From: Sean Christopherson <seanjc@google.com>
To: Andrey Ryabinin <ryabinin.a.a@gmail.com>
Cc: Maciej Wieczor-Retman <m.wieczorretman@pm.me>,
Thomas Gleixner <tglx@kernel.org>,
Ingo Molnar <mingo@redhat.com>, Borislav Petkov <bp@alien8.de>,
Dave Hansen <dave.hansen@linux.intel.com>,
x86@kernel.org, "H. Peter Anvin" <hpa@zytor.com>,
Maciej Wieczor-Retman <maciej.wieczor-retman@intel.com>,
Alexander Potapenko <glider@google.com>,
linux-kernel@vger.kernel.org,
Paolo Bonzini <pbonzini@redhat.com>, kvm <kvm@vger.kernel.org>
Subject: Re: [PATCH v8 09/14] x86/mm: LAM compatible non-canonical definition
Date: Fri, 16 Jan 2026 06:57:04 -0800 [thread overview]
Message-ID: <aWpRwJqjzBxOaRwi@google.com> (raw)
In-Reply-To: <2968b97c-5d71-4c05-9013-f275bdbd9cd5@gmail.com>
On Fri, Jan 16, 2026, Andrey Ryabinin wrote:
> On 1/12/26 6:28 PM, Maciej Wieczor-Retman wrote:
> > diff --git a/arch/x86/include/asm/page.h b/arch/x86/include/asm/page.h
> > index bcf5cad3da36..b7940fa49e64 100644
> > --- a/arch/x86/include/asm/page.h
> > +++ b/arch/x86/include/asm/page.h
> > @@ -82,9 +82,22 @@ static __always_inline void *pfn_to_kaddr(unsigned long pfn)
> > return __va(pfn << PAGE_SHIFT);
> > }
> >
> > +#ifdef CONFIG_KASAN_SW_TAGS
> > +#define CANONICAL_MASK(vaddr_bits) (BIT_ULL(63) | BIT_ULL((vaddr_bits) - 1))
>
> why is the choice of CANONICAL_MASK() gated at compile time?
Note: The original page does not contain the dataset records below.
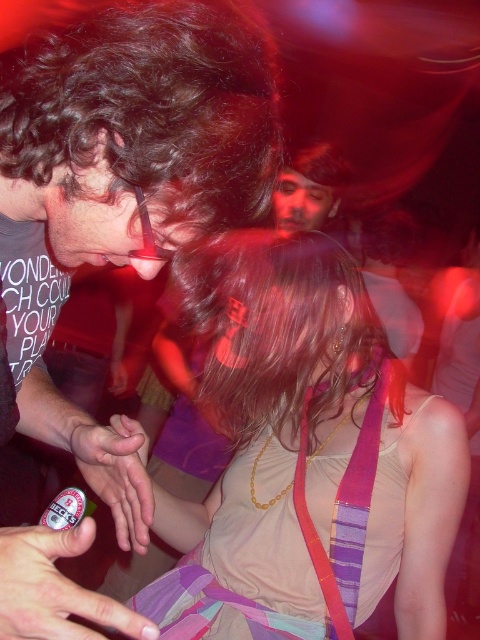 You are a photographer trying to capture a candid shot of the two people in the scene. You need to ensure that both the matte black shirt at center and the purple striped strap at center are in focus. Given that your camera has a depth of field that can cover 18 inches, will you be able to get both objects in focus?

The matte black shirt at center and the purple striped strap at center are 17.14 inches apart. Since the camera can cover 18 inches, both objects will be within the depth of field and thus in focus.

You are at a party with a vibrant red light. You see a person on the left with curly dark hair and glasses holding a small object, and a person on the right with long wavy brown hair wearing a sleeveless beige top with a colorful striped sash. There is a point marked at coordinates (312, 432). What does this point indicate?

The point at coordinates (312, 432) indicates the location of the matte beige tank top at center.

You are at a party and see the matte black shirt at center and the purple striped strap at center. Which one is closer to you?

The matte black shirt at center is positioned over the purple striped strap at center, so it is closer to you.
Shouldn’t this be a
> runtime decision based on whether LAM is enabled or not on the running system?
>
> > +#else
> > +#define CANONICAL_MASK(vaddr_bits) GENMASK_ULL(63, vaddr_bits)
> > +#endif
> > +
> > +/*
> > + * To make an address canonical either set or clear the bits defined by the
> > + * CANONICAL_MASK(). Clear the bits for userspace addresses if the top address
> > + * bit is a zero. Set the bits for kernel addresses if the top address bit is a
> > + * one.
> > + */
> > static __always_inline u64 __canonical_address(u64 vaddr, u8 vaddr_bits)
>
> +Cc KVM
Thanks!
> This is used extensively in KVM code. As far as I can tell, it may be used to
> determine whether a guest virtual address is canonical or not.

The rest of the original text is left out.